◆ **Extracted page text data**:
#####

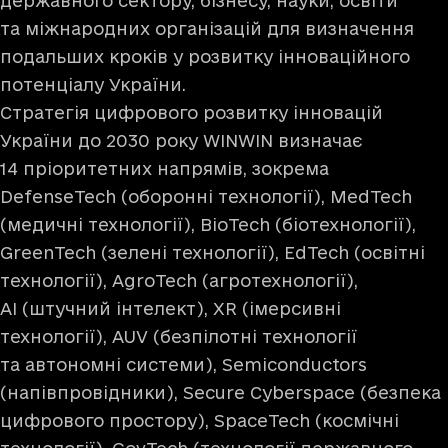
державного сектору, бізнесу, науки, освіти
та міжнародних організацій для визначення
подальших кроків у розвитку інноваційного
потенціалу України.
Стратегія цифрового розвитку інновацій
України до 2030 року WINWIN визначає
14 пріоритетних напрямів, зокрема
DefenseTech (оборонні технології), MedTech
(медичні технології), BioTech (біотехнології),
GreenTech (зелені технології), EdTech (освітні
технології), AgrоTech (агротехнології),
AI (штучний інтелект), XR (імерсивні
технології), AUV (безпілотні технології
та автономні системи), Semiconductors
(напівпровідники), Secure Cyberspace (безпека
цифрового простору), SpaceTech (космічні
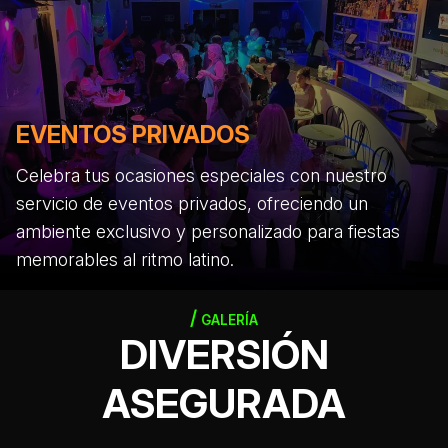
EVENTOS PRIVADOS
Celebra tus ocasiones especiales con nuestro
servicio de eventos privados, ofreciendo un
ambiente exclusivo y personalizado para fiestas
memorables al ritmo latino.
GALERÍA
DIVERSIÓN
ASEGURADA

#####

◆ **Task prompt**:
Would you copy all lines in the records where the string "України" appears?

◆ **Answer below**:
потенціалу України.
України до 2030 року WINWIN визначає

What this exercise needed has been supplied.